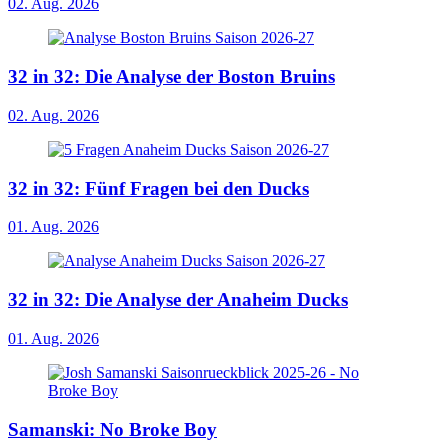
02. Aug. 2026
32 in 32: Die Analyse der Boston Bruins
02. Aug. 2026
32 in 32: Fünf Fragen bei den Ducks
01. Aug. 2026
32 in 32: Die Analyse der Anaheim Ducks
01. Aug. 2026
Samanski: No Broke Boy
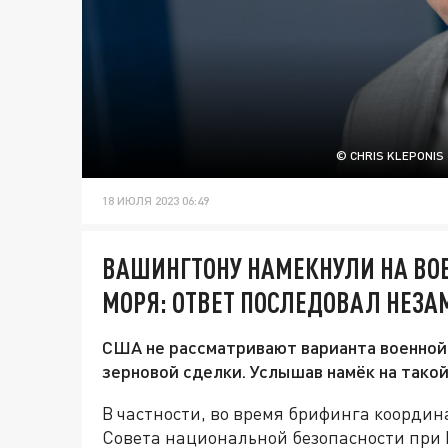
© CHRIS KLEPONIS
18 ИЮЛЯ 2023 06:49
ВАШИНГТОНУ НАМЕКНУЛИ НА ВО
МОРЯ: ОТВЕТ ПОСЛЕДОВАЛ НЕЗ
США не рассматривают варианта военной
зерновой сделки. Услышав намёк на такой
В частности, во время брифинга коорди
Совета национальной безопасности при 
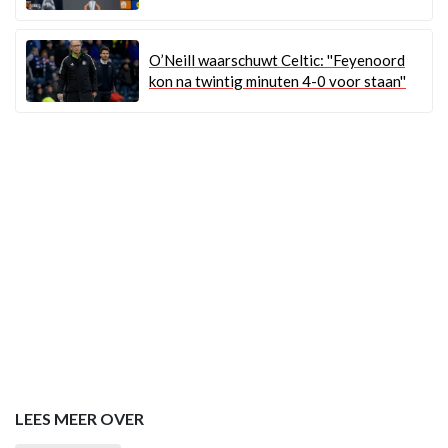
O’Neill waarschuwt Celtic: ''Feyenoord
kon na twintig minuten 4-0 voor staan''
LEES MEER OVER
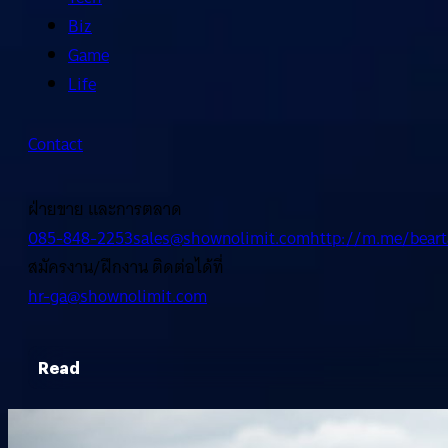
Biz
Game
Life
Contact
ฝ่ายขาย และการตลาด
085-848-2253
sales@shownolimit.com
http://m.me/beart
สมัครงาน/ฝึกงาน ติดต่อได้ที่
hr-ga@shownolimit.com
Read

Your task
In the records above, find every line with the word "Ducks" and copy it.

Task response
32 in 32: Fünf Fragen bei den Ducks
32 in 32: Die Analyse der Anaheim Ducks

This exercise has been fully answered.